Go through the following data and transcribe exactly the stretch of lines from the one holding "Раскладные кровати" to the one holding "Гладильные комоды", both included.

- [Exercise data]:
== == ==

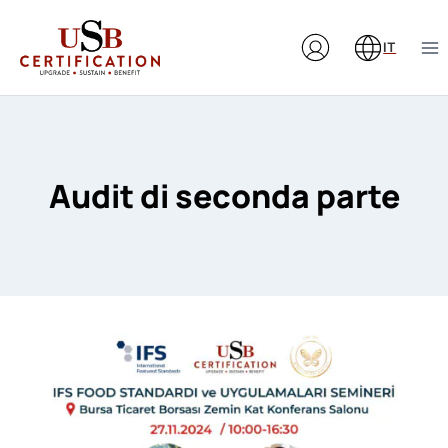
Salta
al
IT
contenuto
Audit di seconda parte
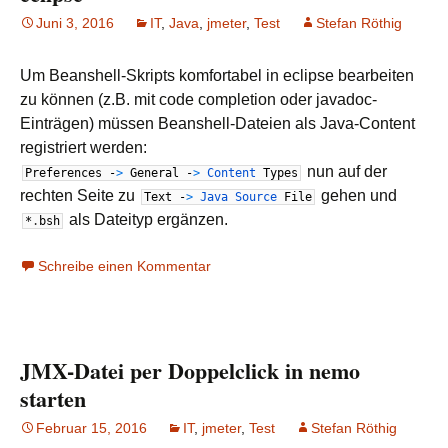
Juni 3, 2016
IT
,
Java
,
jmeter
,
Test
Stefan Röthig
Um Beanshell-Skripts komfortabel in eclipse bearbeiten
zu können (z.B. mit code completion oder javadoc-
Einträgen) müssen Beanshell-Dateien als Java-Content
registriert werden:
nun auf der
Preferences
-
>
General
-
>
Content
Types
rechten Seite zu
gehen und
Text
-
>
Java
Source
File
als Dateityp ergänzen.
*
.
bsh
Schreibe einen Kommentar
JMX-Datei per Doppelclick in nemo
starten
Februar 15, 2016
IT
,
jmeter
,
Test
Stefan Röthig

== == ==

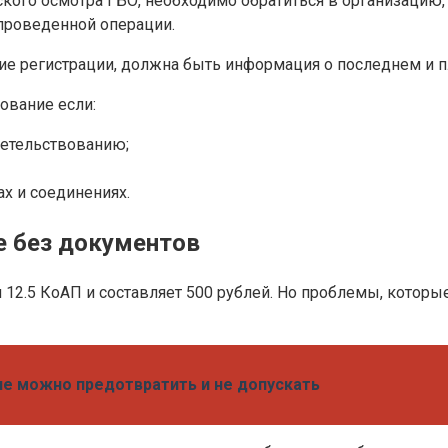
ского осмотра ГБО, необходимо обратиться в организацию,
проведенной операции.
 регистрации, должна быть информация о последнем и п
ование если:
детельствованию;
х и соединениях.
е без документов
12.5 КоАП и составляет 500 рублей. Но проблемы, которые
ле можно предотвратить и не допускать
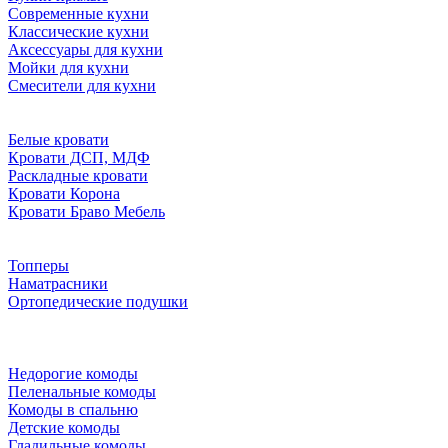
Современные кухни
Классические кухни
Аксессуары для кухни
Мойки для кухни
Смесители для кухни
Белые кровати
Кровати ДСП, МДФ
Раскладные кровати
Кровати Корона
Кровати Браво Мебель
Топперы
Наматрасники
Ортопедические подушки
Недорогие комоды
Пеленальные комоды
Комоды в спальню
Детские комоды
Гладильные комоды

== == ==

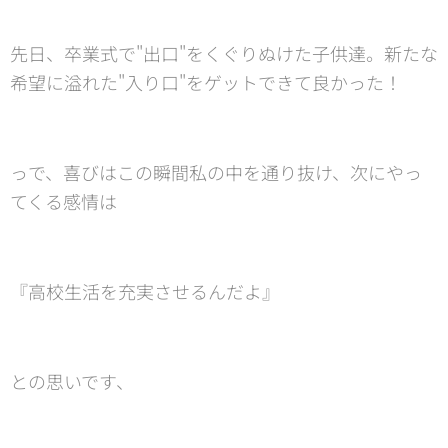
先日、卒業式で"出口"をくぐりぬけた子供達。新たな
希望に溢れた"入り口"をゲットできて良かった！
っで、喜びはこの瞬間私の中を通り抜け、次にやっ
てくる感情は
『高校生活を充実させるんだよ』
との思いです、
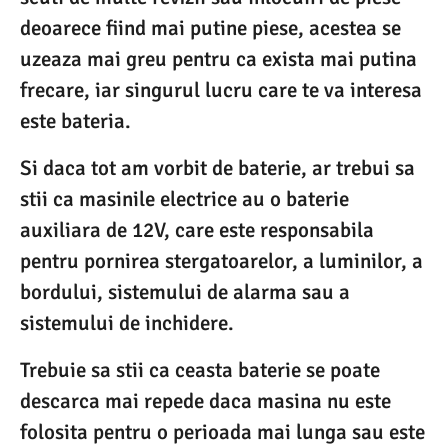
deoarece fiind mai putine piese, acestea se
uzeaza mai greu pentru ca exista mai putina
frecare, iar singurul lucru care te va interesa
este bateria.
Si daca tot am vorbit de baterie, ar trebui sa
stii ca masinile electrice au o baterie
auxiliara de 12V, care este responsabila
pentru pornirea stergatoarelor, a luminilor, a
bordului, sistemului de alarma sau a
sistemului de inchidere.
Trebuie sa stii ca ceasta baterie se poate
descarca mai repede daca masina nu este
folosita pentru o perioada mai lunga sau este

== == ==

- [Response]:
Раскладные кровати
Кровати Корона
Кровати Браво Мебель
Топперы
Наматрасники
Ортопедические подушки
Недорогие комоды
Пеленальные комоды
Комоды в спальню
Детские комоды
Гладильные комоды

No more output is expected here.